*** Opening of Source material ***

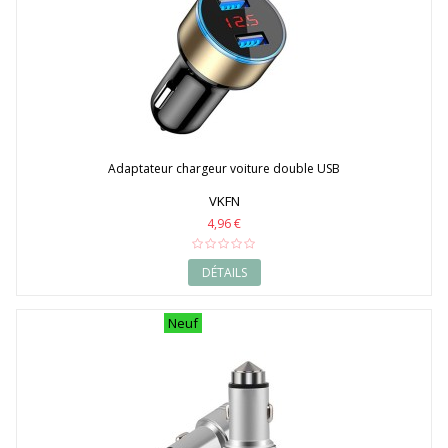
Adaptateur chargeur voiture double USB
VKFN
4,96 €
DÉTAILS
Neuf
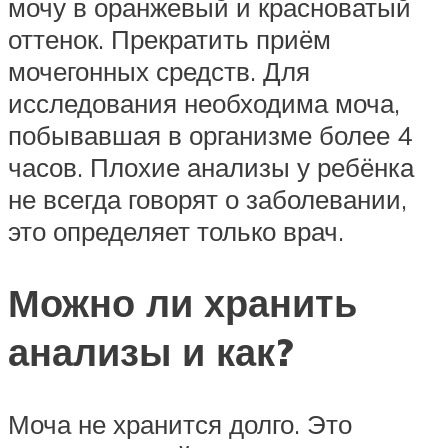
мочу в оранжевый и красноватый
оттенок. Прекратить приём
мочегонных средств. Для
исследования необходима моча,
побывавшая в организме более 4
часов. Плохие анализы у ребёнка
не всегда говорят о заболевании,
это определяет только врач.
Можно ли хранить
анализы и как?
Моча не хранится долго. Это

*** Close of Source material ***
*** Opening of Source material ***

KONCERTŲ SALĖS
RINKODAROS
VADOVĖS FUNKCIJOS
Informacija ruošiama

*** Close of Source material ***

What is needed: Within the listing above, the range opens at the line with "мочегонных средств. Для" and closes at the line with "Моча не хранится долго. Это". Reproduce exactly the lines of that range, including both ends.

Solved exercise:
мочегонных средств. Для
исследования необходима моча,
побывавшая в организме более 4
часов. Плохие анализы у ребёнка
не всегда говорят о заболевании,
это определяет только врач.
Можно ли хранить
анализы и как?
Моча не хранится долго. Это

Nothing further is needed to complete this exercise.